- Type: Semi-automatic pistol
- Place of origin: United States

Production history
- Designed: c. 2017
- Manufacturer: Springfield Armory, Inc.
- Unit cost: $629 (MSRP, .380) $659 (MSRP, 9mm)
- Produced: 2018–present

Specifications
- Mass: 12.6 oz (360 g) (.380) 15.3 oz (430 g) (9mm)
- Length: 5.5 in (140 mm) (.380) 5.9 in (150 mm) (9mm)
- Barrel length: 2.7 in (69 mm) (.380) 3.0 in (76 mm) (9mm)
- Width: 1 in (25 mm)
- Height: 3.9 in (99 mm)
- Cartridge: .380 ACP, 9×19mm Parabellum
- Action: Single action
- Rate of fire: Semi-automatic
- Feed system: Box magazine: 6- or 7-round
- Sights: Fixed 3-dot iron sights

= Springfield Armory 911 =

Polymer frame semi-automatic handgun

The Springfield Armory 911 is a concealed carry semi-automatic pistol manufactured by Springfield Armory, Inc. A smaller version of a single-action hammer-fired M1911 pistol, it was first introduced in 2018 chambered in .380 ACP; the 9mm version was announced a year later.
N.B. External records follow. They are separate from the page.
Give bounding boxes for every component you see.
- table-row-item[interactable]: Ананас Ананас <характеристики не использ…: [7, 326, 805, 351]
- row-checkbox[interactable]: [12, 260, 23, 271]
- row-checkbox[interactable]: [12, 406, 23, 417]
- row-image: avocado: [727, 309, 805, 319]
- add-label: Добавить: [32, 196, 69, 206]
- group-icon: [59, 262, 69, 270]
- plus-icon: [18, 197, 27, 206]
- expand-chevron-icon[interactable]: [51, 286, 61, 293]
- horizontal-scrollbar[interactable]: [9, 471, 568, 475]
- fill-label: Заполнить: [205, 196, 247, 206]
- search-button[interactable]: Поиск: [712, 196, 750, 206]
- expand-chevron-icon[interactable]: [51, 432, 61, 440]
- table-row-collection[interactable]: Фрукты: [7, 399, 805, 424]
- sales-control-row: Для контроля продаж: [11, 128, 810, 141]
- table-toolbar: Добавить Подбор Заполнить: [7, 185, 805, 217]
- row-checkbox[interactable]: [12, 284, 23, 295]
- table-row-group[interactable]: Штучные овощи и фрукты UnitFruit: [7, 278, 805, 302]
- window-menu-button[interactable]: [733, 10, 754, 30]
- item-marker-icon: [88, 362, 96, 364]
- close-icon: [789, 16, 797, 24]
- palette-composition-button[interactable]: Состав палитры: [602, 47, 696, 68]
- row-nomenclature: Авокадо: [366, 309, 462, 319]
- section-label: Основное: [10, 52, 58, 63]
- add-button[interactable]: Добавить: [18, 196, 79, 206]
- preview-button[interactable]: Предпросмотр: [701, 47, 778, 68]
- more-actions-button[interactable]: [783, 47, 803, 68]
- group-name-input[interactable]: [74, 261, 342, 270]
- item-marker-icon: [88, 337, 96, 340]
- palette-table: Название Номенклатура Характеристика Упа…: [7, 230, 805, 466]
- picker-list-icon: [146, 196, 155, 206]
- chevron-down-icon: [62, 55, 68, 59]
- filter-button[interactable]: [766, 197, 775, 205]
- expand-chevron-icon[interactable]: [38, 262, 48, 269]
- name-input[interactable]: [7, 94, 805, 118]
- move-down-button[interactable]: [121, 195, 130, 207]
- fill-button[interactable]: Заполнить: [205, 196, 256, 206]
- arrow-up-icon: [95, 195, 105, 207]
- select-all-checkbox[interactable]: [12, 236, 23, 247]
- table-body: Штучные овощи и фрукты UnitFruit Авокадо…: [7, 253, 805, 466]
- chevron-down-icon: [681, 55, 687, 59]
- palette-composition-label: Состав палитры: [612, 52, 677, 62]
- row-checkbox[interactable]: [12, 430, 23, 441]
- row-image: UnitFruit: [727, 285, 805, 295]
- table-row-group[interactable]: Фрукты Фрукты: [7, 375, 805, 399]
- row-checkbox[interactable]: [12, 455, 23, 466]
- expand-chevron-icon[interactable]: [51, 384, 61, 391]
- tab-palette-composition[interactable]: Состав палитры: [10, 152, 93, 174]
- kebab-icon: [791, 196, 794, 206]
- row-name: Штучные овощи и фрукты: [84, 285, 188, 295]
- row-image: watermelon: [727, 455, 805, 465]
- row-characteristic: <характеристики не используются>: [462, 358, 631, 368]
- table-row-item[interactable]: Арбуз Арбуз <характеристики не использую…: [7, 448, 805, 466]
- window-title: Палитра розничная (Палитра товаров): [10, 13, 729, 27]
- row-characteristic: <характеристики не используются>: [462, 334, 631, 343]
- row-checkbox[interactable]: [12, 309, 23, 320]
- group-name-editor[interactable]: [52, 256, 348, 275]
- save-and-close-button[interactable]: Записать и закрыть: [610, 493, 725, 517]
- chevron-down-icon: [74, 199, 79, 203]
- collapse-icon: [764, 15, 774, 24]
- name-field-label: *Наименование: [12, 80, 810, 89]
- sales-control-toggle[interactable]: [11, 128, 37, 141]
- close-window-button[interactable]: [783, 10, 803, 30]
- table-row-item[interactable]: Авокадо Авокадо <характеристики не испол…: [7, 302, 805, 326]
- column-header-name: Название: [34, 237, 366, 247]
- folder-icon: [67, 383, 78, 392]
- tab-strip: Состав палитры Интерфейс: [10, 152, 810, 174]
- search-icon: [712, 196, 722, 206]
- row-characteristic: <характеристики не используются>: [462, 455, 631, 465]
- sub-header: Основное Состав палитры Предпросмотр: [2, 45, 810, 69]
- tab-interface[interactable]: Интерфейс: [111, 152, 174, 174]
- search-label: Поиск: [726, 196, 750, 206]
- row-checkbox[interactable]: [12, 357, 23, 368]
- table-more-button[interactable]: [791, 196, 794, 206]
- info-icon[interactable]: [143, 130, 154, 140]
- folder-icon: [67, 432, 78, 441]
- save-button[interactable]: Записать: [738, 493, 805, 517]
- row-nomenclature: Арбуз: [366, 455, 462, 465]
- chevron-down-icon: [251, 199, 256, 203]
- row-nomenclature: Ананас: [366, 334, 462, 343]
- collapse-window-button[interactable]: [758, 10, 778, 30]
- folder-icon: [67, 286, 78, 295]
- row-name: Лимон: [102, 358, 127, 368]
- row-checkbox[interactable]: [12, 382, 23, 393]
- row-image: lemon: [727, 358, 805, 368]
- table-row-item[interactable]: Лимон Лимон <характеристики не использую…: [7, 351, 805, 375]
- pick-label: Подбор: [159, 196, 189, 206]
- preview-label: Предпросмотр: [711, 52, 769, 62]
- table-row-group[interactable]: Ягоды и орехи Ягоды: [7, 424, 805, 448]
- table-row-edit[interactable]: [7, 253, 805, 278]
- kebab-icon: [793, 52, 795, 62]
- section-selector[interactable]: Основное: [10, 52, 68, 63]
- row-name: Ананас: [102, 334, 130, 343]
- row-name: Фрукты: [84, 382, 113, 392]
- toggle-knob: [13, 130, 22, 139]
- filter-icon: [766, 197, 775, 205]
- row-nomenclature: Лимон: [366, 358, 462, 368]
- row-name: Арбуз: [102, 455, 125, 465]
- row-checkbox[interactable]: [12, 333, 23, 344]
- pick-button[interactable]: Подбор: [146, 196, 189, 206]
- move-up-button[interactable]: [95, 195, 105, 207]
A full-length metal guide rod, removable G10 grips, a squared trigger guard, an ambidextrous safety, and drift-able fixed sights are all features of the all-metal construction.

Similar offerings from other manufacturers include the Kimber Micro and Micro 9, and the SIG Sauer P238 and P938.